[EXERCISE]
Below are the records; copy each line in which "РОССИЯ" occurs.

[SOURCE MATERIAL]

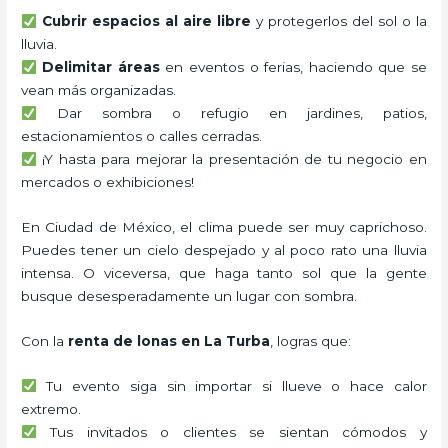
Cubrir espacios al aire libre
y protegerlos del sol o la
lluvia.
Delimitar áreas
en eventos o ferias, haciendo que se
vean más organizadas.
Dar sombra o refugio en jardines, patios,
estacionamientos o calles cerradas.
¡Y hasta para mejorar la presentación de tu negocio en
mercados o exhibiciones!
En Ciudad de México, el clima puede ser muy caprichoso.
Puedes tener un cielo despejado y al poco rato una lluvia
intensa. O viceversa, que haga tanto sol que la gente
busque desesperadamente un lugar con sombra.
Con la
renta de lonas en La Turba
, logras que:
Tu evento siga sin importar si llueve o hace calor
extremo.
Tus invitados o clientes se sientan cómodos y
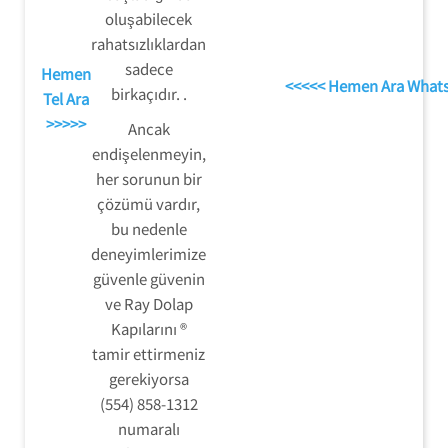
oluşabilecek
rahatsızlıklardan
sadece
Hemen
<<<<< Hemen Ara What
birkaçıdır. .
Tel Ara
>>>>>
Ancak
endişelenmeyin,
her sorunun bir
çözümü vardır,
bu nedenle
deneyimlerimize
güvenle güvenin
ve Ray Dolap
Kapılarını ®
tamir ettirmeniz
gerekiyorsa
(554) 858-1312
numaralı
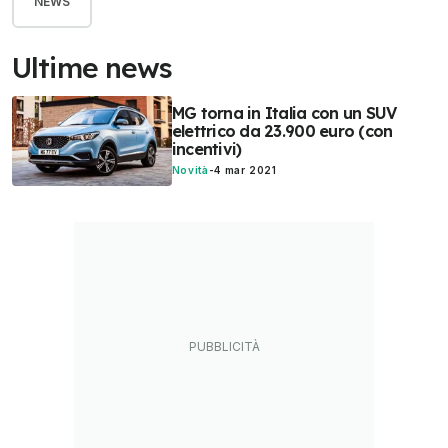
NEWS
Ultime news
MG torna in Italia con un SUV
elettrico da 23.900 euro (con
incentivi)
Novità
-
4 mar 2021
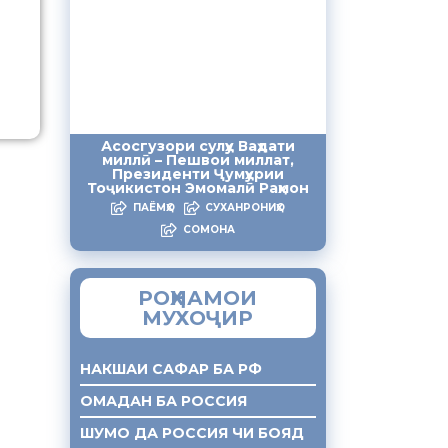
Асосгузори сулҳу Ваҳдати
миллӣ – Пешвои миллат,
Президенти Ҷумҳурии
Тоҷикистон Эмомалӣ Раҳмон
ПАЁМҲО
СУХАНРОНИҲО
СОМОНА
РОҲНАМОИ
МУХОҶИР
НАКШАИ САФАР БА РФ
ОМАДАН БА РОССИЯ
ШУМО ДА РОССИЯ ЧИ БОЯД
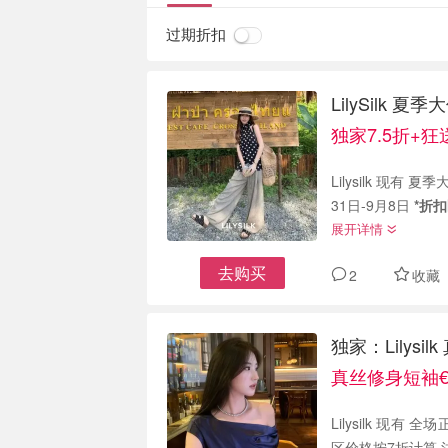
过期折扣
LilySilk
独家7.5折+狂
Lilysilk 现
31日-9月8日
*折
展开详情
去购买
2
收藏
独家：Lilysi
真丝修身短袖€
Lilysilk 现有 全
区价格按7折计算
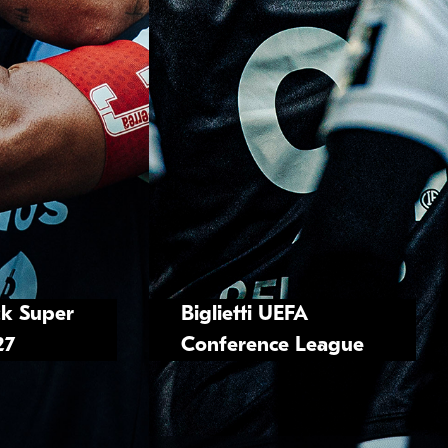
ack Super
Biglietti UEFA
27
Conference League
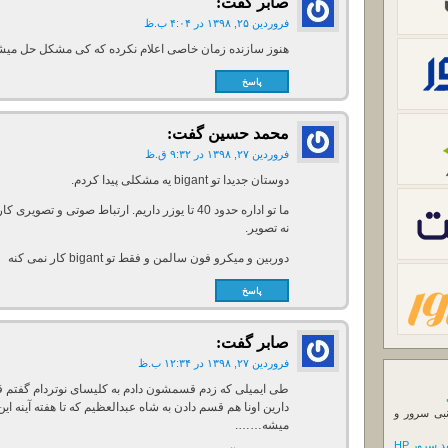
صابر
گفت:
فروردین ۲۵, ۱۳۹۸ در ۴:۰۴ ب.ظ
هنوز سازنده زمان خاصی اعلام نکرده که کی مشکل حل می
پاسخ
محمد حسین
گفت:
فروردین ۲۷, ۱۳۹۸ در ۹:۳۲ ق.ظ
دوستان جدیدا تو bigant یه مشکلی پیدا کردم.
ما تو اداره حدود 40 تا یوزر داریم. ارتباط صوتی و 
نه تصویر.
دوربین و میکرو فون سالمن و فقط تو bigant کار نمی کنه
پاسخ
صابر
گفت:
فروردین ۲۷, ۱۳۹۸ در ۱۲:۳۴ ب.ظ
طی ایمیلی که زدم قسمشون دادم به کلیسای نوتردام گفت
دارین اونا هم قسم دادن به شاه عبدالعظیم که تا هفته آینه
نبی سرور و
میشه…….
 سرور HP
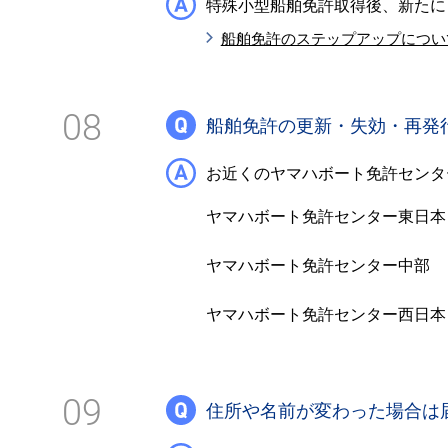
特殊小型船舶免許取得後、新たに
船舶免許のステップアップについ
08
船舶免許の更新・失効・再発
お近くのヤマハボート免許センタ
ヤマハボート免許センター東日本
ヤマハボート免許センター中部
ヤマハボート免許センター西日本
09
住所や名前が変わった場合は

[OUTPUT FOR THIS EXERCISE]
ОМАДАН БА РОССИЯ
ШУМО ДА РОССИЯ ЧИ БОЯД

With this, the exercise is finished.